United Nations : Voicing deep concern over the Indo-US nuclear deal and India’s massive acquisition of arms, Pakistan said Tuesday that these developments could jeopardise the efforts to promote stability in South Asia and lead to fueling nuclear escalation in the region.

Support TwoCircles

“We are equally concerned by assertions of India’s ‘right’ to conduct further nuclear weapons tests,” Ambassador Masood Khan told the UN General Assembly’s main committee, which opened its general debate on disarmament-related agenda items on Monday.

At the same time, he made it clear that Pakistan would take necessary steps to ensure minimum credible deterrence, the basis of its strategic posture.

“Pakistan has persevered in its endeavour to maintain peace and stability in South Asia at the lowest level of armaments,” said Masood Khan, who is Pakistan’s permanent representative at UN’s Euuropean offices in Geneva.

Pakistan’s longstanding pursuit of a nuclear-weapon-free zone was thwarted by India’s nuclear weapons tests in May 1998, to which Islamabad responded to maintain mutual deterrence. Soon after the tests, he added, Pakistan proposed to India the establishment of a Strategic Restraint Regime, which would encompass conflict resolution, nuclear and missile restraint and a balance in conventional forces.

Although the proposal was not accepted, he said Pakistan had since 2004 pursued a composite dialogue with India which includes addressing the Kashmir dispute and peace and security. Several CBMs (confidence-building measures) have been concluded, including for prior notification of missile tests and measures to prevent the accidental use of nuclear weapons.
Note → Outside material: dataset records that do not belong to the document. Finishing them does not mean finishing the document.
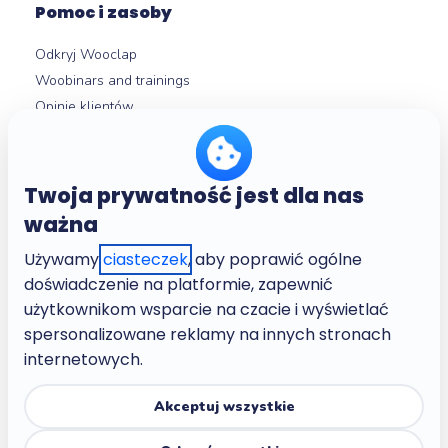
Pomoc i zasoby
Odkryj Wooclap
Woobinars and trainings
Opinie klientów
Przegląd funkcji
Integracje LMS
Centrum pomocy
Twoja prywatność jest dla nas
ważna
Używamy
O nas
ciasteczek
, aby poprawić ogólne
doświadczenie na platformie, zapewnić
Firma
użytkownikom wsparcie na czacie i wyświetlać
Kariera
spersonalizowane reklamy na innych stronach
Regulamin
internetowych.
Polityka prywatności
Polityka prywatności przyjazna dzieciom
Akceptuj wszystkie
Centrum zaufania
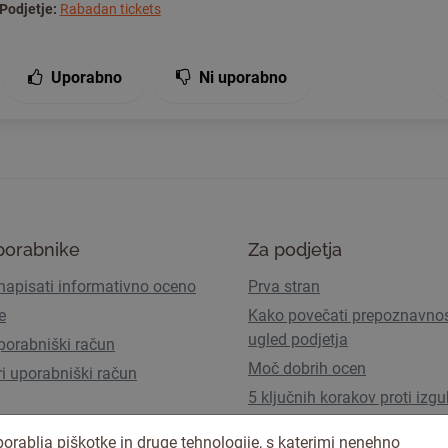
Podjetje:
Rabadan tickets
Uporabno
Ni uporabno
porabnike
Za podjetja
napisati informativno oceno
Prva stran
e
Kako povečati prepoznavnos
ugled podjetja
porabniški račun
Moč dobrih ocen
ri uporabniški račun
5 ključnih korakov proti izgu
prometa zaradi AI Overview
orablja piškotke in druge tehnologije, s katerimi nenehno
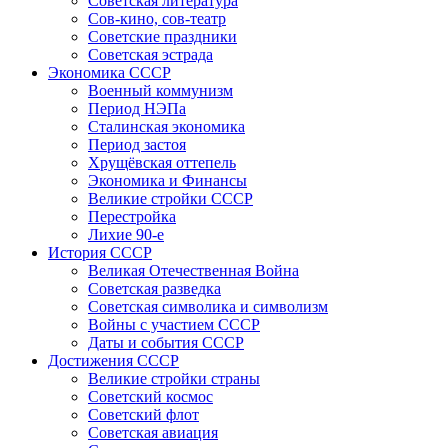
Советская литература
Сов-кино, сов-театр
Советские праздники
Советская эстрада
Экономика СССР
Военный коммунизм
Период НЭПа
Сталинская экономика
Период застоя
Хрущёвская оттепель
Экономика и Финансы
Великие стройки СССР
Перестройка
Лихие 90-е
История СССР
Великая Отечественная Война
Советская разведка
Советская символика и символизм
Войны с участием СССР
Даты и события СССР
Достижения СССР
Великие стройки страны
Советский космос
Советский флот
Советская авиация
Pakistan had the legitimate right to meet its growing need for energy using nuclear technology, Masood Khan said. It would establish its new nuclear facility under International Atomic Energy Agency (IAEA) safeguards and would promote legitimate and peaceful uses of nuclear energy.
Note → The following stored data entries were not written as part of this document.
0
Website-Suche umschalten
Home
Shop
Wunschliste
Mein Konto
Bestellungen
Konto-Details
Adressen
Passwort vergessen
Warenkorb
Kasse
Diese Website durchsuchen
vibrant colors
Masood Khan said Pakistan was now working on a separate new law to implement the Biological Weapons Convention. It was convinced that negotiation of the United States-India agreement had led to a discriminatory and one-sided arrangement, and would fuel nuclear proliferation in the area.

“This agreement has been seen by many as eroding the non-proliferation regime and introducing discrimination against States parties to the NPT (Non-proliferation Treaty).”
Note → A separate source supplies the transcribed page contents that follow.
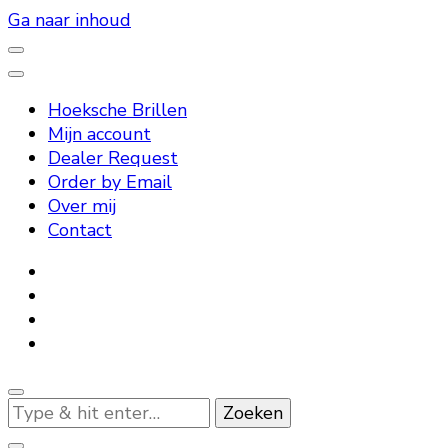
Ga naar inhoud
– High Quality Reading Glasses –
Hoeksche Brillen
Hoeksche Brillen
Mijn account
Dealer Request
Order by Email
Over mij
Contact
Op
zoek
He said the international community needed a new disarmament architecture and a new consensus on international security, requiring a revival of commitment to collective security based on equity, balance restraint and cooperation among States.

The Pakistan representative said the consensus should be based on several pillars, including an international commitment by all States, and a commitment by the nuclear Powers to complete disarmament within a specified time frame.

The consensus also required, among other features, security guarantees for non-nuclear-weapon States, promotion of measures to prevent acquisition of weapons of mass destruction by terrorists and non-State actors, and agreement to address the emerging threats posed by missile systems and the militarisation of outer space.

On Iran, he hoped that the dialogue between Iran and the IAEA will help to resolve outstanding issues and create confidence that Iran’s nuclear programme is indeed peaceful. The process of dialogue should accommodate the legitimate rights and the interests of all parties.

“A resort to further coercion or worse, the use of force, will be counter-productive and lead to further and grave instability and insecurity in the Middle East and beyond. It could also jeopardize the bright economic prospects of the entire region,” the Pakistan representative added.